From the records below, please return each line that holds the word "Christians".

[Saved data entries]
★ ★ ★

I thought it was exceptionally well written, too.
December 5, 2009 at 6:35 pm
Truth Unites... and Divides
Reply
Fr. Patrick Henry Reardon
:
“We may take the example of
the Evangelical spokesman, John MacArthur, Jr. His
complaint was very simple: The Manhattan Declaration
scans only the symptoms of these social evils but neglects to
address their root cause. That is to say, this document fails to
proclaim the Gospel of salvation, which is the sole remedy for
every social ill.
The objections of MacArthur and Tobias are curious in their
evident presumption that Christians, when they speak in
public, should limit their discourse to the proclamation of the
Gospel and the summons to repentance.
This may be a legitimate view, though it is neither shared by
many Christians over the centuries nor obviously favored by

★ ★ ★

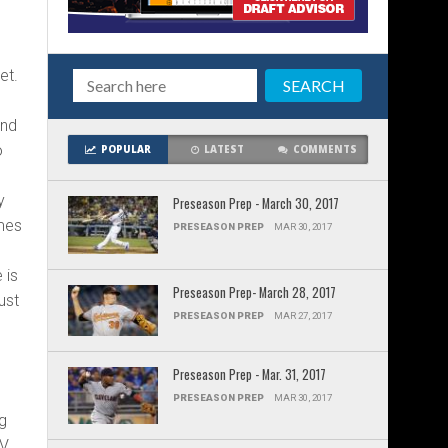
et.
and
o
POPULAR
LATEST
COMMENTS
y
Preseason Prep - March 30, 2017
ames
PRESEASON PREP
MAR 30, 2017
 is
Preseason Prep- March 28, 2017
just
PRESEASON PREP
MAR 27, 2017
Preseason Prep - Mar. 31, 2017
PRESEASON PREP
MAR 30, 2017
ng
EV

★ ★ ★

* [Solution for this exercise]
evident presumption that Christians, when they speak in
many Christians over the centuries nor obviously favored by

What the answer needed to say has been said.